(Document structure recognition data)
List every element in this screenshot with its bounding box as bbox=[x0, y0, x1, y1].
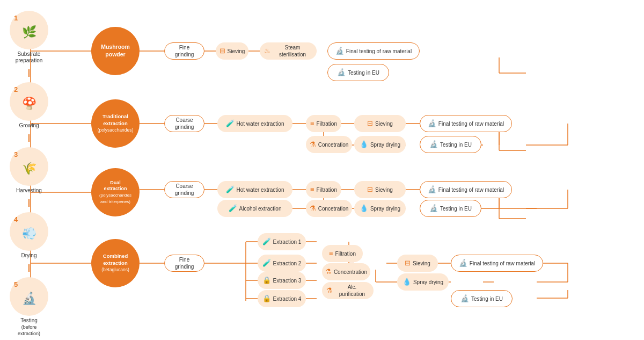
box-sieving-4: ⊟ Sieving bbox=[397, 255, 438, 272]
step-connector-2-3 bbox=[28, 134, 30, 142]
extr2-icon: 🧪 bbox=[262, 259, 271, 268]
eu-icon-2: 🔬 bbox=[429, 140, 438, 149]
step-connector-1-2 bbox=[28, 69, 30, 77]
box-coarse-grinding-3: Coarse grinding bbox=[164, 181, 204, 198]
box-filtration-3: ≡ Filtration bbox=[306, 181, 341, 198]
step-4-circle: 4 💨 bbox=[10, 212, 48, 251]
process-combined-extraction: Combinedextraction(betaglucans) bbox=[91, 239, 140, 287]
eu-icon-3: 🔬 bbox=[429, 204, 438, 213]
box-spray-drying-2: 💧 Spray drying bbox=[354, 136, 406, 153]
box-spray-drying-3: 💧 Spray drying bbox=[354, 200, 406, 217]
box-fine-grinding-1: Fine grinding bbox=[164, 42, 204, 60]
step-4-number: 4 bbox=[14, 215, 18, 223]
step-5: 5 🔬 Testing(before extraction) bbox=[10, 277, 48, 337]
diagram: 1 🌿 Substratepreparation 2 🍄 Growing 3 🌾… bbox=[0, 0, 644, 340]
step-2-circle: 2 🍄 bbox=[10, 82, 48, 121]
box-steam: ♨ Steam sterilisation bbox=[260, 42, 317, 60]
filter-icon-2: ≡ bbox=[310, 119, 314, 128]
box-sieving-1: ⊟ Sieving bbox=[216, 42, 248, 60]
eu-icon-4: 🔬 bbox=[460, 294, 469, 303]
sieve-icon: ⊟ bbox=[219, 47, 225, 56]
box-final-test-1: 🔬 Final testing of raw material bbox=[327, 42, 420, 60]
extr3-icon: 🔒 bbox=[262, 276, 271, 285]
process-mushroom-powder: Mushroom powder bbox=[91, 27, 140, 75]
step-2-icon: 🍄 bbox=[22, 97, 36, 111]
box-testing-eu-1: 🔬 Testing in EU bbox=[327, 64, 389, 81]
box-hot-water-2: 🧪 Hot water extraction bbox=[217, 115, 292, 132]
steps-column: 1 🌿 Substratepreparation 2 🍄 Growing 3 🌾… bbox=[10, 11, 48, 337]
process-traditional-extraction: Traditionalextraction(polysaccharides) bbox=[91, 99, 140, 148]
step-1-icon: 🌿 bbox=[22, 25, 36, 39]
step-4-label: Drying bbox=[21, 252, 37, 259]
step-3-label: Harvesting bbox=[16, 187, 42, 194]
step-3-circle: 3 🌾 bbox=[10, 147, 48, 186]
process-dual-extraction: Dualextraction(polysaccharidesand triter… bbox=[91, 168, 140, 216]
box-filtration-4: ≡ Filtration bbox=[322, 245, 363, 262]
step-connector-4-5 bbox=[28, 264, 30, 272]
box-coarse-grinding-2: Coarse grinding bbox=[164, 115, 204, 132]
box-extraction3-4: 🔒 Extraction 3 bbox=[258, 272, 306, 289]
box-testing-eu-2: 🔬 Testing in EU bbox=[420, 136, 481, 153]
sieve-icon-4: ⊟ bbox=[405, 259, 411, 268]
filter-icon-3: ≡ bbox=[310, 185, 314, 194]
step-5-number: 5 bbox=[14, 280, 18, 288]
sieve-icon-2: ⊟ bbox=[367, 119, 373, 128]
box-sieving-2: ⊟ Sieving bbox=[354, 115, 406, 132]
box-extraction4-4: 🔒 Extraction 4 bbox=[258, 290, 306, 307]
box-concentration-4: ⚗ Concentration bbox=[322, 263, 370, 280]
box-testing-eu-3: 🔬 Testing in EU bbox=[420, 200, 481, 217]
spray-icon-2: 💧 bbox=[360, 140, 368, 149]
step-1-number: 1 bbox=[14, 14, 18, 22]
steam-icon: ♨ bbox=[264, 47, 270, 56]
step-4-icon: 💨 bbox=[22, 227, 36, 241]
extr4-icon: 🔒 bbox=[262, 294, 271, 303]
box-concentration-2: ⚗ Concetration bbox=[306, 136, 352, 153]
step-4: 4 💨 Drying bbox=[10, 212, 48, 259]
filter-icon-4: ≡ bbox=[329, 249, 333, 258]
test-icon-2: 🔬 bbox=[428, 119, 436, 128]
step-1-label: Substratepreparation bbox=[16, 51, 43, 64]
step-2: 2 🍄 Growing bbox=[10, 82, 48, 129]
step-2-label: Growing bbox=[19, 122, 39, 129]
step-5-icon: 🔬 bbox=[22, 292, 36, 306]
box-concentration-3: ⚗ Concetration bbox=[306, 200, 352, 217]
step-3-number: 3 bbox=[14, 150, 18, 158]
step-2-number: 2 bbox=[14, 85, 18, 93]
box-spray-drying-4: 💧 Spray drying bbox=[397, 273, 449, 291]
test-icon-1: 🔬 bbox=[335, 47, 344, 56]
spray-icon-3: 💧 bbox=[360, 204, 368, 213]
step-5-label: Testing(before extraction) bbox=[10, 317, 48, 337]
conc-icon-3: ⚗ bbox=[310, 204, 316, 213]
flask-icon-2: 🧪 bbox=[226, 119, 235, 128]
box-alc-purification-4: ⚗ Alc. purification bbox=[322, 282, 374, 299]
box-testing-eu-4: 🔬 Testing in EU bbox=[451, 290, 513, 307]
step-1: 1 🌿 Substratepreparation bbox=[10, 11, 48, 64]
step-3: 3 🌾 Harvesting bbox=[10, 147, 48, 194]
spray-icon-4: 💧 bbox=[402, 278, 411, 287]
box-final-test-3: 🔬 Final testing of raw material bbox=[420, 181, 512, 198]
alcohol-icon-3: 🧪 bbox=[229, 204, 237, 213]
step-connector-3-4 bbox=[28, 199, 30, 207]
box-alcohol-3: 🧪 Alcohol extraction bbox=[217, 200, 292, 217]
eu-icon-1: 🔬 bbox=[337, 68, 346, 77]
box-final-test-4: 🔬 Final testing of raw material bbox=[451, 255, 543, 272]
flask-icon-3: 🧪 bbox=[226, 185, 235, 194]
box-fine-grinding-4: Fine grinding bbox=[164, 255, 204, 272]
step-1-circle: 1 🌿 bbox=[10, 11, 48, 49]
box-extraction1-4: 🧪 Extraction 1 bbox=[258, 233, 306, 250]
conc-icon-4: ⚗ bbox=[325, 267, 332, 277]
box-final-test-2: 🔬 Final testing of raw material bbox=[420, 115, 512, 132]
test-icon-4: 🔬 bbox=[459, 259, 467, 268]
box-extraction2-4: 🧪 Extraction 2 bbox=[258, 255, 306, 272]
test-icon-3: 🔬 bbox=[428, 185, 436, 194]
alc-icon-4: ⚗ bbox=[326, 286, 333, 295]
step-3-icon: 🌾 bbox=[22, 162, 36, 176]
sieve-icon-3: ⊟ bbox=[367, 185, 373, 194]
step-5-circle: 5 🔬 bbox=[10, 277, 48, 316]
box-hot-water-3: 🧪 Hot water extraction bbox=[217, 181, 292, 198]
conc-icon-2: ⚗ bbox=[310, 140, 316, 149]
box-sieving-3: ⊟ Sieving bbox=[354, 181, 406, 198]
box-filtration-2: ≡ Filtration bbox=[306, 115, 341, 132]
extr1-icon: 🧪 bbox=[262, 237, 271, 247]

- [Task]: From the entries, report every line in which the string "sieve" occurs.

- [Solved problem]:
sieve-icon: ⊟ bbox=[219, 47, 225, 56]
sieve-icon-4: ⊟ bbox=[405, 259, 411, 268]
sieve-icon-2: ⊟ bbox=[367, 119, 373, 128]
sieve-icon-3: ⊟ bbox=[367, 185, 373, 194]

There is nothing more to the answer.